La sociedad española se ha
pronunciado, mayoritaria y reiteradas veces, en favor de mantener un sistema de
salud público, financiado, gestionado y prestado con recursos públicos, y
adecuado a las necesidades de salud de la población y no sometido a las
veleidades de criterios economicistas que, casi siempre, se acaban supeditando
a la ley de lo rentable en términos monetarios, sin considerar que la salud
individual y colectiva debe estar por encima de criterios de naturaleza
mercantilista.
Pero más allá de mantener la
gratuidad, universalidad, y equidad de este sistema sanitario público, (aspectos
éstos por cierto no negociables para el modelo sanitario a reparar tras el
deterioro causado por la ley 16/2012), hay otro aspecto de este modelo que se
suele obviar y que, en nuestra opinión, es sustancial para el deseable
funcionamiento del sistema sanitario, así como para su viabilidad y
mantenimiento.

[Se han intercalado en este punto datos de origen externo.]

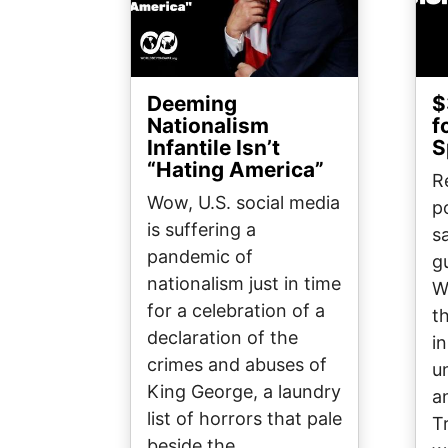
Deeming
$
Nationalism
f
Infantile Isn’t
S
“Hating America”
R
Wow, U.S. social media
p
is suffering a
sa
pandemic of
g
nationalism just in time
W
for a celebration of a
t
declaration of the
i
crimes and abuses of
u
King George, a laundry
a
list of horrors that pale
T
beside the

Y estamos hablando de la participación de la población, y de la
capacidad que debe otorgársele a ésta para que se implique, debata, planifique
y elija las prioridades que deben regir para la obtención de la mejor salud
colectiva deseable, así como para auditar periódicamente su gestión y la consecución
de objetivos. Consiste, para ser más claros, en conseguir democratizar el
sector de la salud, acercándolo a sus legítimos dueños que no son otros que los
propios ciudadanos y ciudadanas. Y todo
ello en un marco en el que los gerentes y gestores deberán profesionalizar sus
decisiones siempre en base a los criterios que la población, con el
asesoramiento técnico de los profesionales, decida y consensúe en los foros que
al efecto habrá que constituir. La sociedad debe empoderarse y hacerse oir ante
las presiones e intereses bastardos que abundan en el sector sanitario, y
deberá demostrar su madurez comprometiéndose a participar en el devenir de su
sistema sanitario, el cual siempre nos resultará insuficiente (pues los
recursos nunca son ilimitados), pero al menos deberá ser coherente con lo que
la población, libre e informada, decida.
Así pues, si resulta cierto que nada
será igual a partir de las próximas elecciones, lo que parece irrenunciable es
que la propia sociedad deba comenzar a trabajar, sin esperar cuatro años para
otra convocatoria en urnas (interpretación reduccionista y trivial de lo que
debe ser la democracia), para así, día a día, participar, formarse e
informarse, debatir y planificar su propio sistema sanitario, su gestión, su
financiación, sus objetivos y su provisión. La constitución de un Foro Social Sanitario con verdadera capacidad
decisoria en sus distintos niveles asamblearios, es decir, estatal, autonómico,
de áreas de salud, municipal, de barrio, etc…es el reto que se nos presenta. Algunas
y algunos ya estamos trabajando en ello.